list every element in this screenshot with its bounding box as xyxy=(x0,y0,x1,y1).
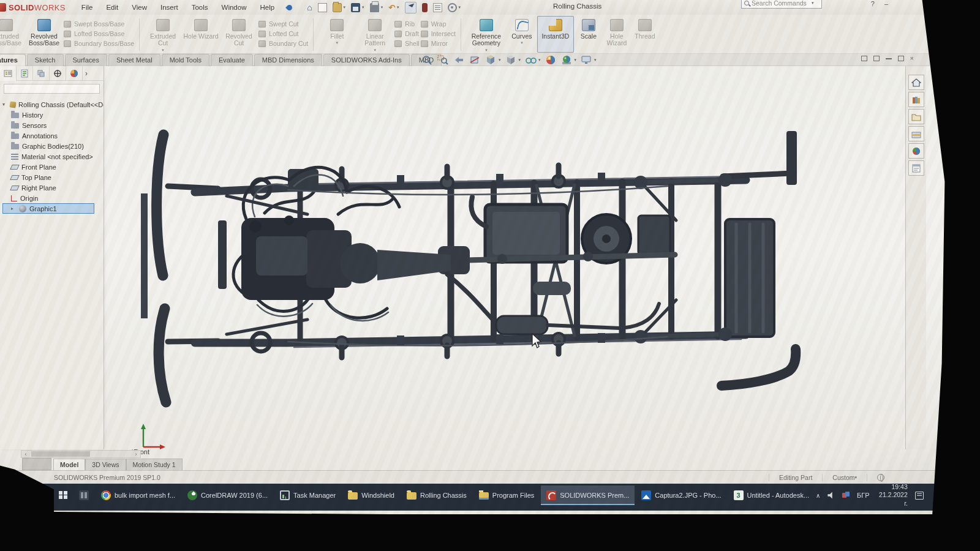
toolbox-icon[interactable] xyxy=(908,126,924,141)
new-document-icon[interactable] xyxy=(318,3,327,12)
feature-manager-icon[interactable] xyxy=(0,66,17,81)
panel-horizontal-scrollbar[interactable]: ‹ › xyxy=(21,450,141,458)
swept-boss-base-button[interactable]: Swept Boss/Base xyxy=(64,20,134,28)
units-selector[interactable]: Custom▾ xyxy=(822,474,867,481)
home-icon[interactable] xyxy=(908,75,924,90)
tab-evaluate[interactable]: Evaluate xyxy=(211,54,253,66)
apply-scene-icon[interactable] xyxy=(561,54,573,66)
reference-geometry-button[interactable]: Reference Geometry▾ xyxy=(466,16,507,51)
previous-view-icon[interactable] xyxy=(453,54,465,66)
menu-window[interactable]: Window xyxy=(222,4,247,11)
undo-icon[interactable]: ↶ xyxy=(388,3,395,12)
tree-item-history[interactable]: History xyxy=(2,110,104,120)
scroll-right-icon[interactable]: › xyxy=(132,451,140,457)
tray-expand-icon[interactable]: ∧ xyxy=(816,492,820,499)
view-orientation-icon[interactable] xyxy=(485,54,497,66)
taskbar-clock[interactable]: 19:43 21.2.2022 г. xyxy=(877,483,908,507)
rebuild-icon[interactable] xyxy=(422,3,428,12)
volume-icon[interactable] xyxy=(827,492,835,499)
tree-item-sensors[interactable]: Sensors xyxy=(2,120,104,130)
action-center-icon[interactable] xyxy=(915,492,924,500)
search-caret-icon[interactable]: ▾ xyxy=(812,1,814,6)
view-settings-icon[interactable] xyxy=(581,54,592,66)
scroll-left-icon[interactable]: ‹ xyxy=(21,451,30,457)
options-gear-icon[interactable] xyxy=(448,3,457,12)
design-library-icon[interactable] xyxy=(908,92,924,107)
edit-appearance-icon[interactable] xyxy=(545,54,557,66)
display-manager-icon[interactable] xyxy=(66,66,83,81)
configuration-manager-icon[interactable] xyxy=(33,66,50,81)
graphics-area[interactable]: *Front › ▾ Rolling Chassis (Default<<Def… xyxy=(0,66,980,470)
taskbar-pinned-app[interactable] xyxy=(74,485,94,505)
tab-solidworks-addins[interactable]: SOLIDWORKS Add-Ins xyxy=(323,54,410,66)
tree-item-material[interactable]: Material <not specified> xyxy=(2,151,104,162)
revolved-cut-button[interactable]: Revolved Cut xyxy=(221,16,257,47)
hide-show-items-icon[interactable] xyxy=(525,54,537,66)
hole-wizard-button[interactable]: Hole Wizard xyxy=(183,16,219,40)
tray-app-icon[interactable] xyxy=(842,492,850,499)
search-input[interactable] xyxy=(752,0,813,7)
scroll-track[interactable] xyxy=(30,451,132,457)
tab-sketch[interactable]: Sketch xyxy=(27,54,64,66)
chassis-model-top-view[interactable] xyxy=(104,66,926,463)
tree-filter-input[interactable] xyxy=(4,84,100,94)
thread-button[interactable]: Thread xyxy=(631,16,658,40)
scroll-thumb[interactable] xyxy=(31,451,90,457)
tree-item-right-plane[interactable]: Right Plane xyxy=(2,182,104,193)
tag-globe-icon[interactable] xyxy=(867,474,894,481)
taskbar-task-manager[interactable]: Task Manager xyxy=(274,485,341,505)
taskbar-autodesk[interactable]: 3Untitled - Autodesk... xyxy=(728,485,815,505)
tab-surfaces[interactable]: Surfaces xyxy=(65,54,107,66)
expand-icon[interactable]: ▸ xyxy=(11,206,16,211)
pin-menu-icon[interactable] xyxy=(285,4,293,12)
tab-motion-study[interactable]: Motion Study 1 xyxy=(126,459,183,470)
revolved-boss-base-button[interactable]: Revolved Boss/Base xyxy=(26,16,62,47)
extruded-boss-base-button[interactable]: Extruded Boss/Base xyxy=(0,16,24,47)
save-icon[interactable] xyxy=(351,3,360,12)
tab-mold-tools[interactable]: Mold Tools xyxy=(162,54,209,66)
restore-icon[interactable] xyxy=(861,56,867,61)
tree-item-front-plane[interactable]: Front Plane xyxy=(2,162,104,172)
custom-properties-icon[interactable] xyxy=(908,160,924,176)
taskbar-program-files[interactable]: Program Files xyxy=(473,485,540,505)
linear-pattern-button[interactable]: Linear Pattern▾ xyxy=(356,16,393,51)
instant3d-button[interactable]: Instant3D xyxy=(537,16,574,53)
taskbar-coreldraw[interactable]: CorelDRAW 2019 (6... xyxy=(182,485,273,505)
lofted-cut-button[interactable]: Lofted Cut xyxy=(258,30,308,37)
tab-sheet-metal[interactable]: Sheet Metal xyxy=(108,54,160,66)
tree-item-annotations[interactable]: Annotations xyxy=(2,130,104,141)
help-icon[interactable]: ? xyxy=(871,0,875,7)
zoom-to-area-icon[interactable] xyxy=(437,54,449,66)
print-icon[interactable] xyxy=(370,3,379,12)
file-explorer-icon[interactable] xyxy=(908,109,924,124)
display-style-icon[interactable] xyxy=(505,54,517,66)
taskbar-photo-viewer[interactable]: Captura2.JPG - Pho... xyxy=(636,485,726,505)
minimize-document-icon[interactable] xyxy=(886,58,892,59)
lofted-boss-base-button[interactable]: Lofted Boss/Base xyxy=(64,30,134,37)
expand-icon[interactable]: ▾ xyxy=(2,102,7,107)
property-manager-icon[interactable] xyxy=(17,66,33,81)
maximize-document-icon[interactable] xyxy=(898,56,904,61)
tree-item-origin[interactable]: Origin xyxy=(2,193,104,203)
keyboard-language[interactable]: БГР xyxy=(857,492,870,499)
scale-button[interactable]: Scale xyxy=(575,16,602,40)
taskbar-folder-windshield[interactable]: Windshield xyxy=(342,485,400,505)
appearances-icon[interactable] xyxy=(908,143,924,159)
panel-expand-icon[interactable]: › xyxy=(85,69,88,78)
select-cursor-icon[interactable] xyxy=(405,2,417,13)
tree-item-top-plane[interactable]: Top Plane xyxy=(2,172,104,182)
tree-item-graphic-bodies[interactable]: Graphic Bodies(210) xyxy=(2,141,104,151)
boundary-boss-base-button[interactable]: Boundary Boss/Base xyxy=(64,40,134,47)
tab-3d-views[interactable]: 3D Views xyxy=(85,459,126,470)
tab-features[interactable]: Features xyxy=(0,54,26,66)
fillet-button[interactable]: Fillet▾ xyxy=(318,16,355,44)
mirror-button[interactable]: Mirror xyxy=(421,40,456,47)
close-document-icon[interactable]: × xyxy=(910,56,914,61)
rib-button[interactable]: Rib xyxy=(394,20,419,28)
menu-file[interactable]: File xyxy=(81,4,93,11)
taskbar-folder-rolling-chassis[interactable]: Rolling Chassis xyxy=(401,485,472,505)
hole-wizard-button-2[interactable]: Hole Wizard xyxy=(603,16,630,47)
tab-mbd-dimensions[interactable]: MBD Dimensions xyxy=(254,54,322,66)
tab-model[interactable]: Model xyxy=(53,459,85,470)
taskbar-chrome[interactable]: bulk import mesh f... xyxy=(96,485,181,505)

##############################

EXERCISE REQUIREMENTS
Across the data, how many lines have the word "right" in them? Respond with the number alone.

ANSWER
2